O ponto mais explosivo da nota é a acusação de que o presidente Luiz Inácio Lula da Silva recebeu o banqueiro Daniel Vorcaro, dono do Banco Master, em reunião fora da agenda oficial no Palácio do Planalto, articulada pelo ex-ministro da Fazenda Guido Mantega. A informação não é nova, mas ganhou novo peso político nesta quinta-feira. Segundo reportagens do Metrópoles e da Folha de S.Paulo, o encontro ocorreu em 4 de dezembro de 2024 e contou com a participação do então ministro da Casa Civil, Rui Costa, do ministro Alexandre Silveira e de Gabriel Galípolo, à época já indicado para a presidência do Banco Central. A assessoria de Lula nunca explicou publicamente o motivo de a reunião ter sido omitida da agenda oficial.

Marinho cobra a abertura de investigação formal sobre o encontro e levanta a suspeita da prática do crime de advocacia administrativa, diante de informações publicadas pela imprensa de que Lula teria aconselhado Vorcaro a manter o Banco Master em vez de vendê-lo ao BTG Pactual. O senador também aponta que Augusto Lima, investigado na operação desta quinta-feira, teria construído sua trajetória empresarial a partir da privatização da EBAL, empresa baiana de cartão de benefícios conhecida como Credcesta, durante o governo Rui Costa, com Jaques Wagner atuando como secretário de Desenvolvimento Econômico na época.

Em linguagem abertamente política, a nota do PL afirma que "a corrupção está no DNA do PT" e elenca uma série de escândalos associados ao partido, como o Mensalão, o Petrolão, irregularidades no INSS, nos fundos de pensão e nos Correios. O texto encerra com uma referência direta à condenação de Lula na Lava Jato e à sua volta à Presidência da República, em alusão ao que a oposição chama de "questão de CEP", referência à anulação das condenações pelo STF por incompetência de foro. A declaração é uma das mais incendiárias da nota e deve alimentar o confronto político entre governo e oposição nos próximos dias.

O senador ainda elogia o ministro André Mendonça, relator do caso no STF, e expressa confiança em que ele conduzirá o processo de forma "serena, técnica e imparcial", evitando o que a oposição considera terem sido os erros processuais da Operação Lava Jato. A menção à Lava Jato é calculada: ao mesmo tempo em que pressiona por rigor, Marinho tenta blindar a operação atual de questionamentos sobre nulidades, um terreno que o governo já sinalizou explorar na defesa de Wagner.
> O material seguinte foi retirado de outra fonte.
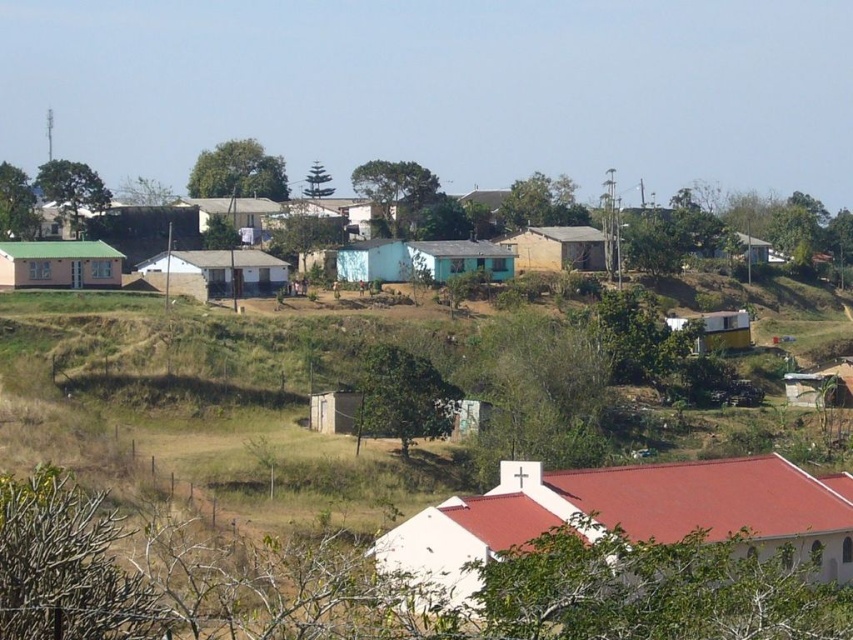 Which is more to the right, light blue painted wood house at center or light brown corrugated metal hut at center?

light brown corrugated metal hut at center is more to the right.

Is light blue painted wood house at center shorter than light brown corrugated metal hut at center?

Correct, light blue painted wood house at center is not as tall as light brown corrugated metal hut at center.

Does point (416, 250) come behind point (579, 257)?

No, (416, 250) is in front of (579, 257).

Identify the location of light blue painted wood house at center. (422, 260).

Consider the image. Does white matte church at lower center have a lesser height compared to light brown wooden hut at upper right?

Incorrect, white matte church at lower center's height does not fall short of light brown wooden hut at upper right's.

At what (x,y) coordinates should I click in order to perform the action: click on white matte church at lower center. Please return your answer as a coordinate pair (x, y). This screenshot has height=640, width=853. Looking at the image, I should click on (624, 516).

You are a GUI agent. You are given a task and a screenshot of the screen. Output one action in this format:
    pyautogui.click(x=<x>, y=<y>)
    Task: Click on the white matte church at lower center
    
    Given the screenshot: What is the action you would take?
    pyautogui.click(x=624, y=516)

Who is higher up, white matte church at lower center or white plastic hut at right?

Positioned higher is white plastic hut at right.

Can you confirm if white matte church at lower center is positioned below white plastic hut at right?

Correct, white matte church at lower center is located below white plastic hut at right.

Identify the location of white matte church at lower center. The height and width of the screenshot is (640, 853). (624, 516). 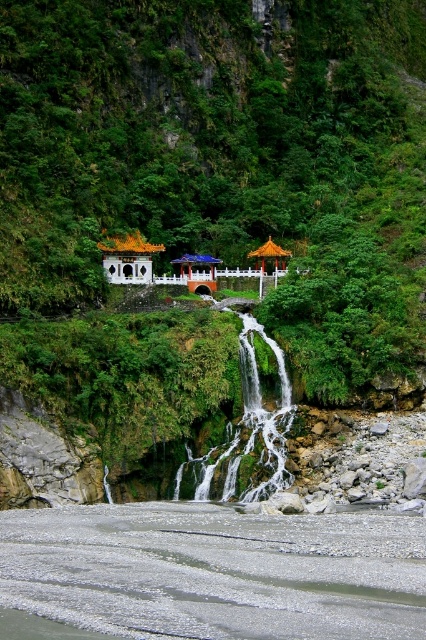 Is point (282, 529) in front of point (103, 244)?

Yes, point (282, 529) is closer to viewer.

Identify the location of gray gravel river at lower center. This screenshot has height=640, width=426. (216, 572).

Does point (72, 513) lie behind point (285, 416)?

No, it is not.

Can you confirm if gray gravel river at lower center is positioned above green mossy waterfall at center?

No, gray gravel river at lower center is not above green mossy waterfall at center.

The height and width of the screenshot is (640, 426). I want to click on gray gravel river at lower center, so click(216, 572).

Where is `gray gravel river at lower center`? gray gravel river at lower center is located at coordinates (216, 572).

Which is in front, point (43, 528) or point (187, 268)?

Point (43, 528)

Does gray gravel river at lower center appear under matte orange gazebo at center?

Yes, gray gravel river at lower center is below matte orange gazebo at center.

Is point (183, 516) less distant than point (195, 253)?

That is True.

This screenshot has width=426, height=640. Find the location of `gray gravel river at lower center`. gray gravel river at lower center is located at coordinates (216, 572).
A 9ª fase da Operação Compliance Zero cumpriu 18 mandados de busca e apreensão na Bahia, em São Paulo e no Distrito Federal. A PF apreendeu US$ 49 mil em hotel em Brasília onde Wagner se hospeda, além de 33,5 mil euros e outros valores em sua residência em Salvador. O ministro André Mendonça impôs ainda medidas cautelares ao senador, incluindo proibição de contato com os demais investigados e suspensão do passaporte, conforme o Poder360 e a Agência Brasil. Wagner é o primeiro integrante do alto escalão do governo Lula a ser formalmente investigado no âmbito da Compliance Zero, segundo o Valor Econômico.

O senador Jaques Wagner não havia se manifestado publicamente até o momento da publicação desta matéria. Sua defesa e a defesa de Augusto Lima negam irregularidades e afirmam que os fatos apurados são "rigorosamente lícitos".